Last year, we asked product managers whether they’d recommend their chosen career path. They responded with moderately high advocacy for the role, giving product management an NPS score of 20. This year, their enthusiasm was more muted, with an NPS score of 3, with slightly better scores from managers and executives. There was almost no difference in job satisfaction by reporting line, but PMs with a technical background say they’re a bit happier in their roles. It makes you wonder whether the low job satisfaction is a function of the various misalignments we’ve discussed throughout this study.
Key Finding 12
Many product leaders say their ideal job involves some other role … with a lot more responsibility.
Consequently, it appears that many product managers are considering their options. Significantly more respondents say that their ideal job is in another discipline—with more responsibility. On average, PMs are an ambitious lot, with plenty of passion to spare. We all know that product managers lead by influence, not formal authority. Perhaps what we’re seeing here are their ambitions frustrated by this reality. Put another way, maybe what we’re seeing is the debunking of the old trope that PMs are the CEOs of their product.
We hate to end on such a down note. This finding should be instructive, not defeating. Product management is, by
virtually all accounts, a role very much on the rise. What does that mean? More and more expectation of product managers—often without the formal authority, sphere of influence, or span of control to affect change. That’s a recipe for frustration. This all signals a role in transition. As product management gains a seat at the table it needs the authority to match.
1. Mind the gaps—one of the more notable themes from this year’s survey relates to alignment gaps between product management and customer success, particularly around the shared goal of customer retention. Take a closer look at your PM and CS functions. Are these teams communicating and collaborating enough? Are feature requests and customer issues surfaced and prioritized appropriately? Do these teams have a mutual plan and a shared set of KPIs around customer retention?
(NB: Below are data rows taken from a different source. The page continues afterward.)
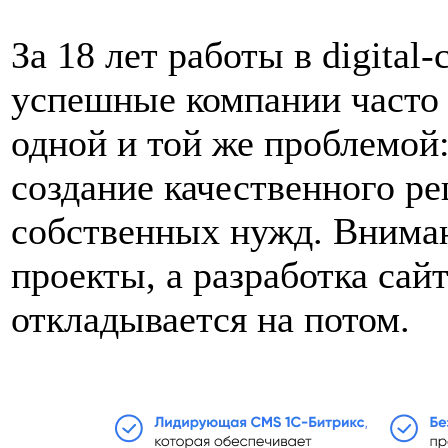
За 18 лет работы в digital
успешные компании часто 
одной и той же проблемой:
создание качественного р
собственных нужд. Вниман
проекты, а разработка сайт
откладывается на потом.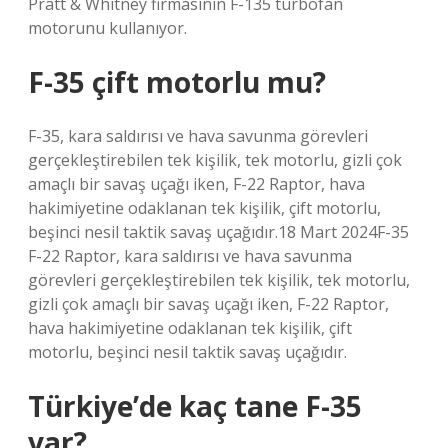
Pratt & Whitney firmasının F-135 turbofan
motorunu kullanıyor.
F-35 çift motorlu mu?
F-35, kara saldırısı ve hava savunma görevleri
gerçekleştirebilen tek kişilik, tek motorlu, gizli çok
amaçlı bir savaş uçağı iken, F-22 Raptor, hava
hakimiyetine odaklanan tek kişilik, çift motorlu,
beşinci nesil taktik savaş uçağıdır.18 Mart 2024F-35
F-22 Raptor, kara saldırısı ve hava savunma
görevleri gerçekleştirebilen tek kişilik, tek motorlu,
gizli çok amaçlı bir savaş uçağı iken, F-22 Raptor,
hava hakimiyetine odaklanan tek kişilik, çift
motorlu, beşinci nesil taktik savaş uçağıdır.
Türkiye’de kaç tane F-35
var?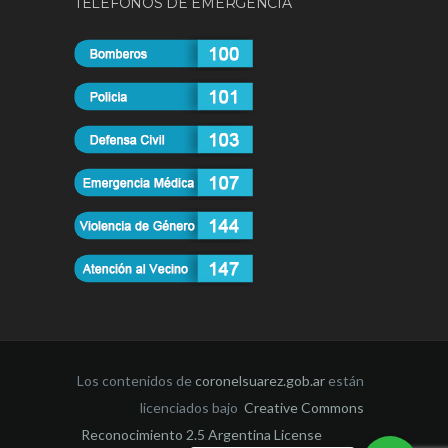
TELÉFONOS DE EMERGENCIA
Los contenidos de
coronelsuarez.gob.ar
están
licenciados bajo
Creative Commons
Reconocimiento 2.5 Argentina License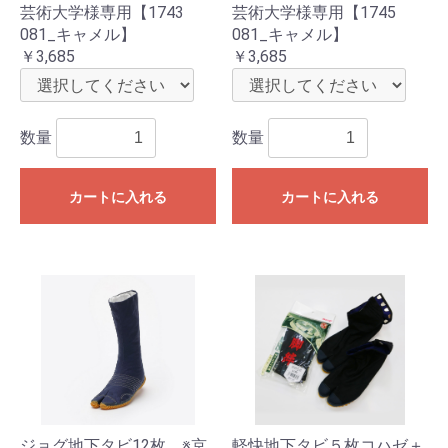
芸術大学様専用【1743
芸術大学様専用【1745
081_キャメル】
081_キャメル】
￥3,685
￥3,685
数量
数量
カートに入れる
カートに入れる
ジョグ地下タビ12枚 ※京
軽快地下タビ５枚コハゼ＋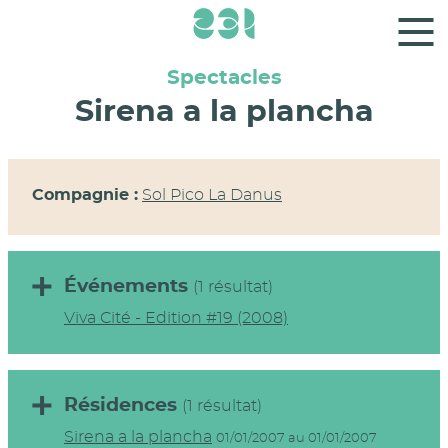
Panneau de gestion des cookies
Spectacles
Sirena a la plancha
Compagnie :
Sol Pico La Danus
Événements
(1 résultat)
Viva Cité - Edition #19 (2008)
Résidences
(1 résultat)
Sirena a la plancha
01/01/2007 au 01/01/2007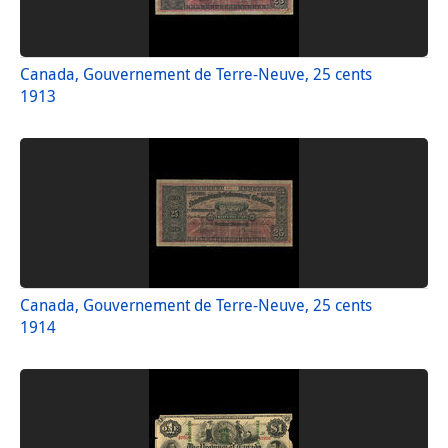
Canada, Gouvernement de Terre-Neuve, 25 cents
1913
Canada, Gouvernement de Terre-Neuve, 25 cents
1914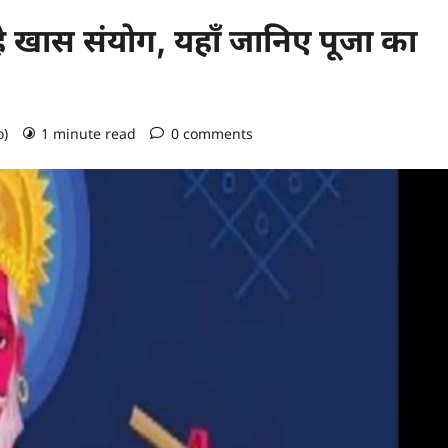
े खास संयोग, यहाँ जानिए पूजा का
o)
1 minute read
0 comments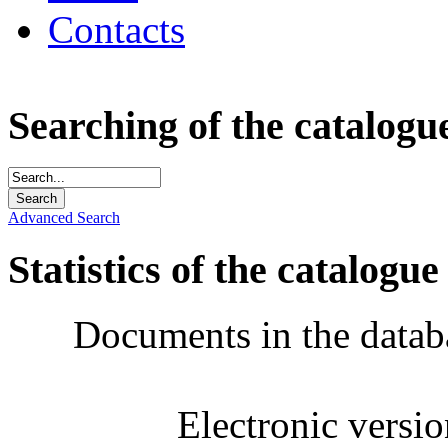
Contacts
Searching of the catalogu
Advanced Search
Statistics of the catalogue
Documents in the datab
Electronic versi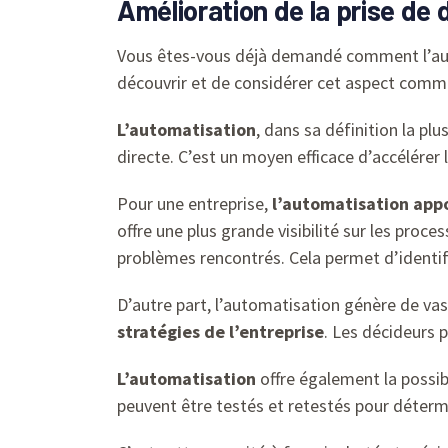
Amélioration de la prise de 
Vous êtes-vous déjà demandé comment l’autom
découvrir et de considérer cet aspect com
L’automatisation
, dans sa définition la pl
directe. C’est un moyen efficace d’accélérer 
Pour une entreprise,
l’automatisation appo
offre une plus grande visibilité sur les proc
problèmes rencontrés. Cela permet d’identif
D’autre part, l’automatisation génère de va
stratégies de l’entreprise
. Les décideurs 
L’automatisation
offre également la possib
peuvent être testés et retestés pour déterm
2. Revisit KPIs—shipping new features naturally feels like an accomplishment—and it is. But is that the primary goal for a SaaS company? Remember: where the metric goes the effort flows. Be sure your teams are oriented to downstream goals better aligned to measures of value and growth: adoption, usage, satisfaction, retention, and expansion.
3. Create a growth plan—respondents signaled some frustration in their roles in this year’s survey. Likely contributors are the misalignments with key functions and metrics noted above as well as limited span of control and sphere of authority. Be sure you’re setting PMs up for success by allowing them the influence and authority to deliver on the expectations laid at their feet and giving them a growth plan for career progression.
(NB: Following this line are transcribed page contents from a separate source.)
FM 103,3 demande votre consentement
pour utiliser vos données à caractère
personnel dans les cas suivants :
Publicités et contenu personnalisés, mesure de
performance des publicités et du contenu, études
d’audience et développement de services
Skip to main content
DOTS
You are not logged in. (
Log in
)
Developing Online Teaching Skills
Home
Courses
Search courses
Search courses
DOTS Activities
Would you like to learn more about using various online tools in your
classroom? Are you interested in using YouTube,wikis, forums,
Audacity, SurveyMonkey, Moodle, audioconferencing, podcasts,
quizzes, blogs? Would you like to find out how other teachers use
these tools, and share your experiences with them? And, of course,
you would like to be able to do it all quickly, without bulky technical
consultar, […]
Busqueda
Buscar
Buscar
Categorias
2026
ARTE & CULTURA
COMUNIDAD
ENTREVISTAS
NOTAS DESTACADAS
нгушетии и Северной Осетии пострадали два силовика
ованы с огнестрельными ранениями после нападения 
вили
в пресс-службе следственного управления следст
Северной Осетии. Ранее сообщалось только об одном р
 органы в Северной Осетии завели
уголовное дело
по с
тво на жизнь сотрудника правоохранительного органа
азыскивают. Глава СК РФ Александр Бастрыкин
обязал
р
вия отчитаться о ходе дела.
4. Reconsider reporting lines—the most mature product organizations are led by a c-level executive with a seat at the table. Where does product report in your organization? As business advantage increasingly bends toward innovation and design, do your current reporting lines give product the central focus and attention it deserves? Does it situate product as close as possible to the customer and the market? Unless you can answer these questions with an unequivocal yes, consider restructuring this year.
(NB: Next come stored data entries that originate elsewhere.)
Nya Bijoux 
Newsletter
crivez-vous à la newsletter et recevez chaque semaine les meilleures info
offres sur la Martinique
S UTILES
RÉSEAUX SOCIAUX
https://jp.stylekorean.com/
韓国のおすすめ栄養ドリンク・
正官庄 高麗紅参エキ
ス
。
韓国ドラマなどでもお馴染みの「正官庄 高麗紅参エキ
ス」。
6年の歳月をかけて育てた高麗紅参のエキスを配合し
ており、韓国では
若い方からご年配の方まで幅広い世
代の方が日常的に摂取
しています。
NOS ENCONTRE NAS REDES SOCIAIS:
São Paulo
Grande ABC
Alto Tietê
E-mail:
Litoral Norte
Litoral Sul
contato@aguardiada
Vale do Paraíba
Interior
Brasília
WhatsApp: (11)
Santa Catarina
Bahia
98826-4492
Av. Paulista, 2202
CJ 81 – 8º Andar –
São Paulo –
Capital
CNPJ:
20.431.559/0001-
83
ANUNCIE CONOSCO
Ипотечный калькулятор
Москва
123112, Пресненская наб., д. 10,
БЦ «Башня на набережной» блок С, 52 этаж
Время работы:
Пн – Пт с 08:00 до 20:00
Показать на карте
5. Look to B2C for inspiration—B2B PMs need to think dierently as consumer buying behaviors and experience expectations expand into their world. Customers bring their consumer expectations to work. Thus, B2B product managers should look to the best B2C applications and experiences to inform how they build their own products. Simple, intuitive, personalized, inviting, and delightful—these should be the watchwords for—and characteristics of—any product whether it’s designed for business or consumers.